[WHAT IS NEEDED] Should an entry contain an image, leave the image out and repeat the entry's text exactly.

[INPUT DATA]

-- Opening Marker --

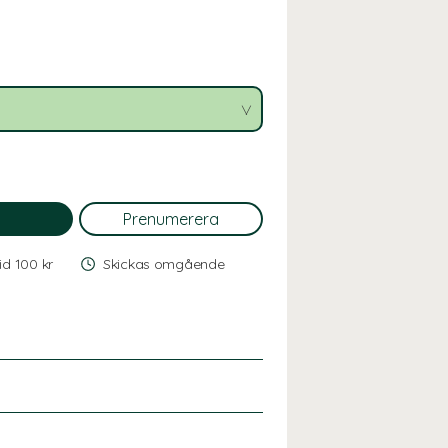
vid 100 kr
Skickas omgående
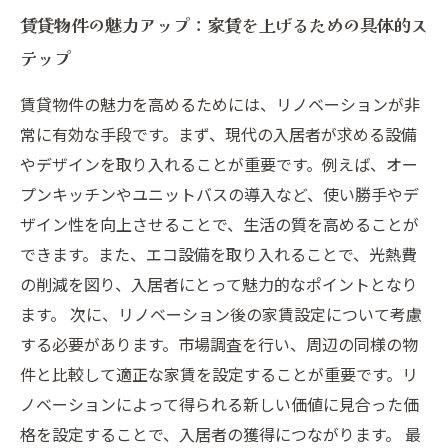
賃貸物件の魅力アップ：家賃を上げるための具体的ス
テップ
賃貸物件の魅力を高めるためには、リノベーションが非
常に有効な手段です。まず、現代の入居者が求める設備
やデザインを取り入れることが重要です。例えば、オー
プンキッチンやユニットバスの導入など、使い勝手やデ
ザイン性を向上させることで、生活の質を高めることが
できます。また、エコ設備を取り入れることで、光熱費
の削減を図り、入居者にとって魅力的なポイントとなり
ます。 次に、リノベーション後の家賃設定について考慮
する必要があります。市場調査を行い、周辺の同様の物
件と比較して適正な家賃を設定することが重要です。リ
ノベーションによって得られる新しい価値に見合った価
格を設定することで、入居者の獲得につながります。 最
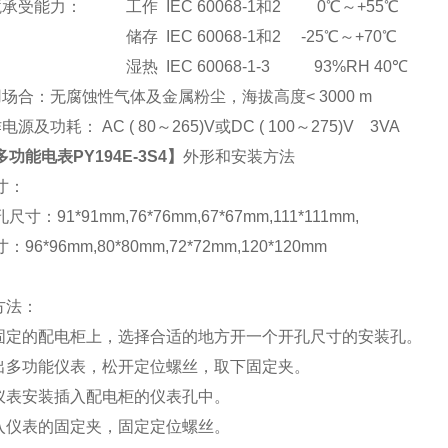
承受能力： 工作 IEC 60068-1和2 0℃～+55℃
储存 IEC 60068-1和2 -25℃～+70℃
湿热 IEC 60068-1-3 93%RH 40℃
场合：无腐蚀性气体及金属粉尘，海拔高度< 3000 m
电源及功耗： AC ( 80
～265)V或DC ( 100～275)V 3VA
多功能电表PY194E-3S4
】
外形和安装方法
寸：
尺寸：91*91mm,76*76mm,67*67mm,111*111mm,
96*96mm,80*80mm,72*72mm,120*120mm
方法：
在固定的配电柜上，选择合适的地方开一个开孔尺寸的安装孔。
取出多功能仪表，松开定位螺丝，取下固定夹。
将仪表安装插入配电柜的仪表孔中。
插入仪表的固定夹，固定定位螺丝。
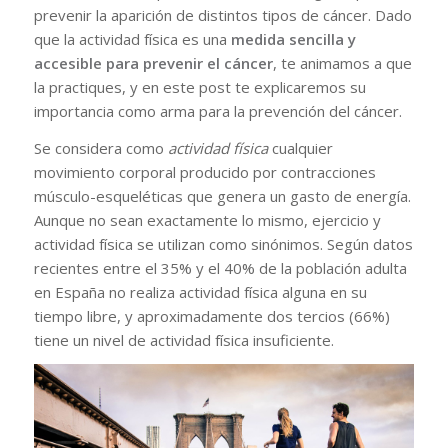
prevenir la aparición de distintos tipos de cáncer. Dado
que la actividad física es una
medida sencilla y
accesible para prevenir el cáncer
, te animamos a que
la practiques, y en este post te explicaremos su
importancia como arma para la prevención del cáncer.
Se considera como
actividad física
cualquier
movimiento corporal producido por contracciones
músculo-esqueléticas que genera un gasto de energía.
Aunque no sean exactamente lo mismo, ejercicio y
actividad física se utilizan como sinónimos. Según datos
recientes entre el 35% y el 40% de la población adulta
en España no realiza actividad física alguna en su
tiempo libre, y aproximadamente dos tercios (66%)
tiene un nivel de actividad física insuficiente.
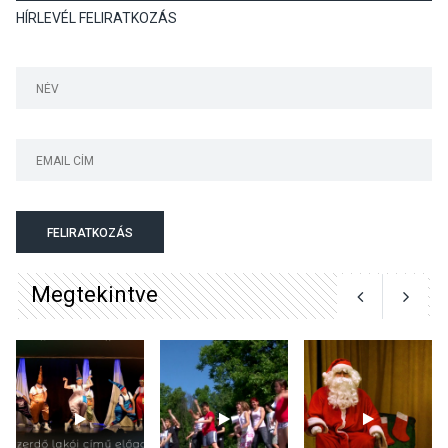
Mordái folk-rock koncert
HÍRLEVÉL FELIRATKOZÁS
lesz a pilismaróti Duna-
parton
KULTÚRA
2026 AUG 05
Különleges nyári élményt
kínálnak a szabadtéri
előadások a Skanzenben
FELIRATKOZÁS
Megtekintve
KÖZÉLET
2026 AUG 05
Szeptembertől emelkednek
a parkolási díjak
Szentendrén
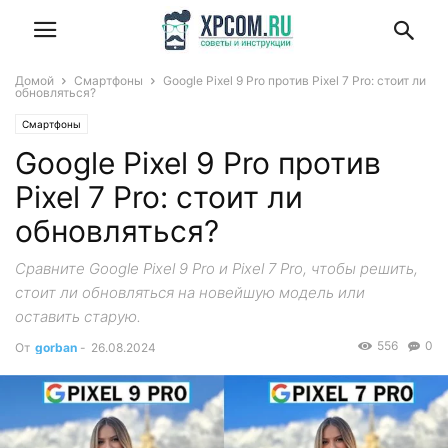
Домой
Смартфоны
Google Pixel 9 Pro против Pixel 7 Pro: стоит ли
обновляться?
Смартфоны
Google Pixel 9 Pro против
Pixel 7 Pro: стоит ли
обновляться?
Сравните Google Pixel 9 Pro и Pixel 7 Pro, чтобы решить,
стоит ли обновляться на новейшую модель или
оставить старую.
556
0
От
gorban
-
26.08.2024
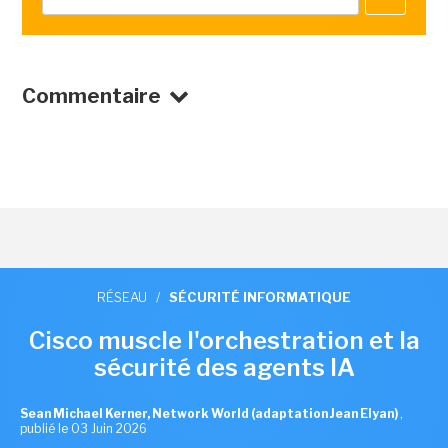
Commentaire
RÉSEAU
/
SÉCURITÉ INFORMATIQUE
Cisco muscle l'orchestration et la
sécurité des agents IA
Sean Michael Kerner, Network World (adaptation Jean Elyan)
,
publié le 03 Juin 2026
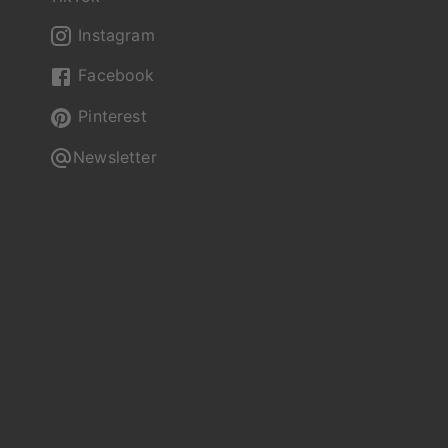
Instagram
00 - 20:00 Uhr unter +49 (0) 2236 329
Facebook
Pinterest
Newsletter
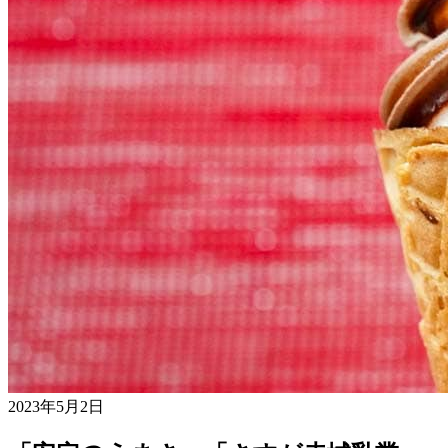
2023年5月2日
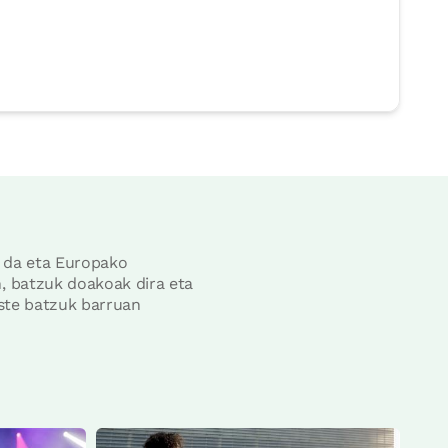
a da eta Europako
, batzuk doakoak dira eta
este batzuk barruan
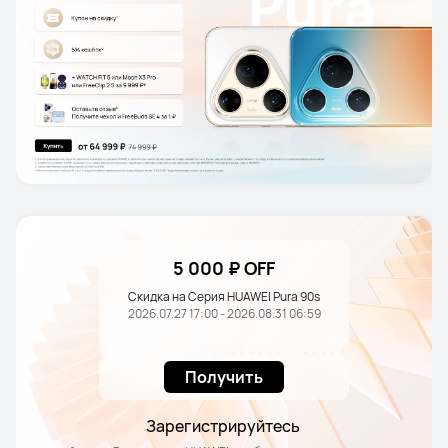
5 000 ₽ OFF
Скидка на Серия HUAWEI Pura 90s
2026.07.27 17:00 - 2026.08.31 06:59
Получить
Зарегистрируйтесь 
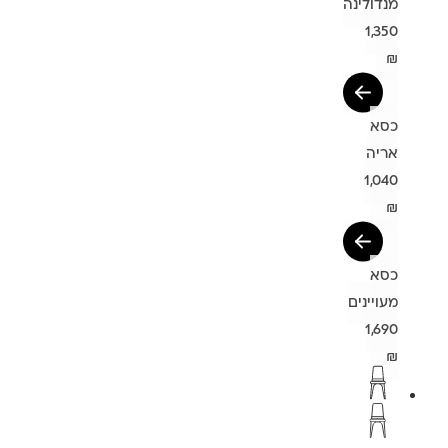
מנדולינה
1,350
₪
כסא
אריה
1,040
₪
כסא
מעויינים
1,690
₪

-- Closing Marker --

[ANSWER TO THIS TASK]
vid 100 kr
Skickas omgående
賃貸物件の魅力アップ：家賃を上げるための具体的ス
テップ
賃貸物件の魅力を高めるためには、リノベーションが非
常に有効な手段です。まず、現代の入居者が求める設備
やデザインを取り入れることが重要です。例えば、オー
プンキッチンやユニットバスの導入など、使い勝手やデ
ザイン性を向上させることで、生活の質を高めることが
できます。また、エコ設備を取り入れることで、光熱費
の削減を図り、入居者にとって魅力的なポイントとなり
ます。 次に、リノベーション後の家賃設定について考慮
する必要があります。市場調査を行い、周辺の同様の物
件と比較して適正な家賃を設定することが重要です。リ
ノベーションによって得られる新しい価値に見合った価
格を設定することで、入居者の獲得につながります。 最
承受能力： 工作 IEC 60068-1和2 0℃～+55℃
储存 IEC 60068-1和2 -25℃～+70℃
湿热 IEC 60068-1-3 93%RH 40℃
场合：无腐蚀性气体及金属粉尘，海拔高度< 3000 m
电源及功耗： AC ( 80
～265)V或DC ( 100～275)V 3VA
多功能电表PY194E-3S4
】
外形和安装方法
寸：
尺寸：91*91mm,76*76mm,67*67mm,111*111mm,
96*96mm,80*80mm,72*72mm,120*120mm
方法：
在固定的配电柜上，选择合适的地方开一个开孔尺寸的安装孔。
取出多功能仪表，松开定位螺丝，取下固定夹。
将仪表安装插入配电柜的仪表孔中。
插入仪表的固定夹，固定定位螺丝。
prevenir la aparición de distintos tipos de cáncer. Dado
que la actividad física es una
medida sencilla y
accesible para prevenir el cáncer
, te animamos a que
la practiques, y en este post te explicaremos su
importancia como arma para la prevención del cáncer.
Se considera como
actividad física
cualquier
movimiento corporal producido por contracciones
músculo-esqueléticas que genera un gasto de energía.
Aunque no sean exactamente lo mismo, ejercicio y
actividad física se utilizan como sinónimos. Según datos
recientes entre el 35% y el 40% de la población adulta
en España no realiza actividad física alguna en su
tiempo libre, y aproximadamente dos tercios (66%)
tiene un nivel de actividad física insuficiente.
Mordái folk-rock koncert
HÍRLEVÉL FELIRATKOZÁS
lesz a pilismaróti Duna-
parton
KULTÚRA
2026 AUG 05
Különleges nyári élményt
kínálnak a szabadtéri
előadások a Skanzenben
FELIRATKOZÁS
Megtekintve
KÖZÉLET
2026 AUG 05
Szeptembertől emelkednek
a parkolási díjak
Szentendrén
Домой
Смартфоны
Google Pixel 9 Pro против Pixel 7 Pro: стоит ли
обновляться?
Смартфоны
Google Pixel 9 Pro против
Pixel 7 Pro: стоит ли
обновляться?
Сравните Google Pixel 9 Pro и Pixel 7 Pro, чтобы решить,
стоит ли обновляться на новейшую модель или
оставить старую.
556
0
От
gorban
-
26.08.2024
Commentaire
RÉSEAU
/
SÉCURITÉ INFORMATIQUE
Cisco muscle l'orchestration et la
sécurité des agents IA
Sean Michael Kerner, Network World (adaptation Jean Elyan)
,
publié le 03 Juin 2026
Instagram
00 - 20:00 Uhr unter +49 (0) 2236 329
Facebook
Pinterest
Newsletter
2023年5月2日
a da eta Europako
, batzuk doakoak dira eta
este batzuk barruan
5 000 ₽ OFF
Скидка на Серия HUAWEI Pura 90s
2026.07.27 17:00 - 2026.08.31 06:59
Получить
Зарегистрируйтесь 
מנדולינה
1,350
₪
כסא
אריה
1,040
₪
כסא
מעויינים
1,690
₪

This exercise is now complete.